Albayrak Group is a Turkish multinational conglomerate company based in Istanbul, Turkey. For the first three decades it was a construction company, but since 1982 it has expanded into other sectors, including transport and logistics, waste management, and media. It acquired the Yeni Şafak newspaper in 1997.

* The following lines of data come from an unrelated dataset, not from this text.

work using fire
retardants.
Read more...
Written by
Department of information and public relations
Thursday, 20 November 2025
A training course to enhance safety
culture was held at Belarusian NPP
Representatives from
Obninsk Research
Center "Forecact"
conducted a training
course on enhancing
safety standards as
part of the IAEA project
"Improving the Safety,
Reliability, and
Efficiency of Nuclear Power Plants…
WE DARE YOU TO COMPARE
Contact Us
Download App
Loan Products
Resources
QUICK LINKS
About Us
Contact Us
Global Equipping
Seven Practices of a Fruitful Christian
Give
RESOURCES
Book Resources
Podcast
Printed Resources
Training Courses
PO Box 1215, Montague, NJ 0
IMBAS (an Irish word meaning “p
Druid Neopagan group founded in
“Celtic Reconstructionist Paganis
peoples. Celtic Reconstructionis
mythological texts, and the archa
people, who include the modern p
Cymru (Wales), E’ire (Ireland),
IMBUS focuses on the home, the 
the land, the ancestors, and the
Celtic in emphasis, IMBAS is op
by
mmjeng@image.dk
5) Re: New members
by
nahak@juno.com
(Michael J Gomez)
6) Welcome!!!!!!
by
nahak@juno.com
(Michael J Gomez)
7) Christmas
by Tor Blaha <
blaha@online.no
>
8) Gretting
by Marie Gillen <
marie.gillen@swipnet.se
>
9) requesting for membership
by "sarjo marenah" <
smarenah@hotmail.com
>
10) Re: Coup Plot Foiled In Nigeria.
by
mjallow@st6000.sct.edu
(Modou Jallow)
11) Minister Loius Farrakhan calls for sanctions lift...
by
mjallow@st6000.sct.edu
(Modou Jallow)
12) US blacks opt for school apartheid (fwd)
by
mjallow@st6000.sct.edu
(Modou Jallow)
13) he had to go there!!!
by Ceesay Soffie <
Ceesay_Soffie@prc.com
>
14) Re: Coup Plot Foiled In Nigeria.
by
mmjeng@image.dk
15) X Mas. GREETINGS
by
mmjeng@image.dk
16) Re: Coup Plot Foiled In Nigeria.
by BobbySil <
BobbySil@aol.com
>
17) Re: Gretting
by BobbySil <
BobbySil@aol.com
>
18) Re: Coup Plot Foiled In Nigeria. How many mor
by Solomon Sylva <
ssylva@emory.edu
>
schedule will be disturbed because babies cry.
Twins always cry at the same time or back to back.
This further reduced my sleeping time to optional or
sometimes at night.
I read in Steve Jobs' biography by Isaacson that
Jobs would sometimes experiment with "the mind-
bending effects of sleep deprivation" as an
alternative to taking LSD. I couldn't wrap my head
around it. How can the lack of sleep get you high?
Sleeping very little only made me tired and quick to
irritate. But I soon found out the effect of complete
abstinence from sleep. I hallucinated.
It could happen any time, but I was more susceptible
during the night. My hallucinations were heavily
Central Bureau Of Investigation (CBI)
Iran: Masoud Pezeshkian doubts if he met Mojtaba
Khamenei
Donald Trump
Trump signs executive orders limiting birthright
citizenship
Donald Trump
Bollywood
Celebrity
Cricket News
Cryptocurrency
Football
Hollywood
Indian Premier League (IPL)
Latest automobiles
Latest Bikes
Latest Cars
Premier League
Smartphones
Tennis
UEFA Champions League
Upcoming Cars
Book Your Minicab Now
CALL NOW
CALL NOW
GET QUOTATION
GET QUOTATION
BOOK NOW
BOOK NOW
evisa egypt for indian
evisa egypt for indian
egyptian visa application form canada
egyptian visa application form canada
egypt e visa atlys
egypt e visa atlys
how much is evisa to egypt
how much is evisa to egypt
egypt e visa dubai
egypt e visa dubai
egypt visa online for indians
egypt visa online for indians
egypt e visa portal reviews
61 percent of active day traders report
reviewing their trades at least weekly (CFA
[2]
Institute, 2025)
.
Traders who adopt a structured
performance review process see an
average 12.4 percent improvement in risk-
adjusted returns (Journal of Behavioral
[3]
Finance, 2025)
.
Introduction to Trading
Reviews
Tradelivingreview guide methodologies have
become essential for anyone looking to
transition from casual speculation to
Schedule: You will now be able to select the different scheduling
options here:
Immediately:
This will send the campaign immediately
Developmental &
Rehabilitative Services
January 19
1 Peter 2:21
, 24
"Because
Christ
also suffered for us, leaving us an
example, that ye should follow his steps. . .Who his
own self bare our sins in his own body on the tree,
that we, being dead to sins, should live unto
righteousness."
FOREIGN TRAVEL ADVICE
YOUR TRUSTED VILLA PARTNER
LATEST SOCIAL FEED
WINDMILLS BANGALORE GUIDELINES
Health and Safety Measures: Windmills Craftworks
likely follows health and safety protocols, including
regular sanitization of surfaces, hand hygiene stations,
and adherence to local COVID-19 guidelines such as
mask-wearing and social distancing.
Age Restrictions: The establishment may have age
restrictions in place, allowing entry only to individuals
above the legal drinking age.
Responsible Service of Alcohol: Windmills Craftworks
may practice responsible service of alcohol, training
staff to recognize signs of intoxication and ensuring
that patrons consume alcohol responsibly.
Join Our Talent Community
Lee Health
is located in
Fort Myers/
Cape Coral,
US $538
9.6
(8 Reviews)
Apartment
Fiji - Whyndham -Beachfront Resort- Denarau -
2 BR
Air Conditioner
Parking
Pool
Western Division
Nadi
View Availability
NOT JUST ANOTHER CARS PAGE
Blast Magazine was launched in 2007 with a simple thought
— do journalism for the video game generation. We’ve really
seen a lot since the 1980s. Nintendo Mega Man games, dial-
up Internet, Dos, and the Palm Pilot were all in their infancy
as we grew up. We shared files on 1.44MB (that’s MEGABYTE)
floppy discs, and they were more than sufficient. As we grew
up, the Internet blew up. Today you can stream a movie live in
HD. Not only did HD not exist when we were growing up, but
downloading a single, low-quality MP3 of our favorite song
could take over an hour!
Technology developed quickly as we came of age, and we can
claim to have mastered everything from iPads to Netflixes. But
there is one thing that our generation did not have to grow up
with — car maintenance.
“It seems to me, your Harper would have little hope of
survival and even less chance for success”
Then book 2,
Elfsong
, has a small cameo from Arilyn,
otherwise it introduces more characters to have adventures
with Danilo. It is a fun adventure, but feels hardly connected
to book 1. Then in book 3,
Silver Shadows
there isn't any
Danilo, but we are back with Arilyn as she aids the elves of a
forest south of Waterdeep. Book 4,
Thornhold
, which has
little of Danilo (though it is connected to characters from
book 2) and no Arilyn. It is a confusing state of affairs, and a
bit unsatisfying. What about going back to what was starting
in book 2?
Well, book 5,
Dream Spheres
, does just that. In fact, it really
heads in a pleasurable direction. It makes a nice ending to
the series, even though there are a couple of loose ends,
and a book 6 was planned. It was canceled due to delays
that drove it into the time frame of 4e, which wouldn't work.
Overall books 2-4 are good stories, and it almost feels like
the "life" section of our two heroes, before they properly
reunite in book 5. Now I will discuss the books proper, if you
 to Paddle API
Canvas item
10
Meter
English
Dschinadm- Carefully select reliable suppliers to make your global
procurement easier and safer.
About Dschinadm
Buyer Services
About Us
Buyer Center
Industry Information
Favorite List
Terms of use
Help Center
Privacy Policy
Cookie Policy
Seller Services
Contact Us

The group has been contracted by the government multiple times because of its close ties with AK Parti. It is also active internationally and has done construction of Lahore Metro Bus and is currently managing Mogadishu Port in Somalia and Conakry port in Guinea.

History 
The company was founded in 1952 by Ahmet Albayrak, and until his death in 2010 was run by him and his six sons. Nuri Albayrak was a partner at Yeni Şafak until he became President of Trabzonspor. Mustafa Albayrak is Yeni Şafak'''s CEO.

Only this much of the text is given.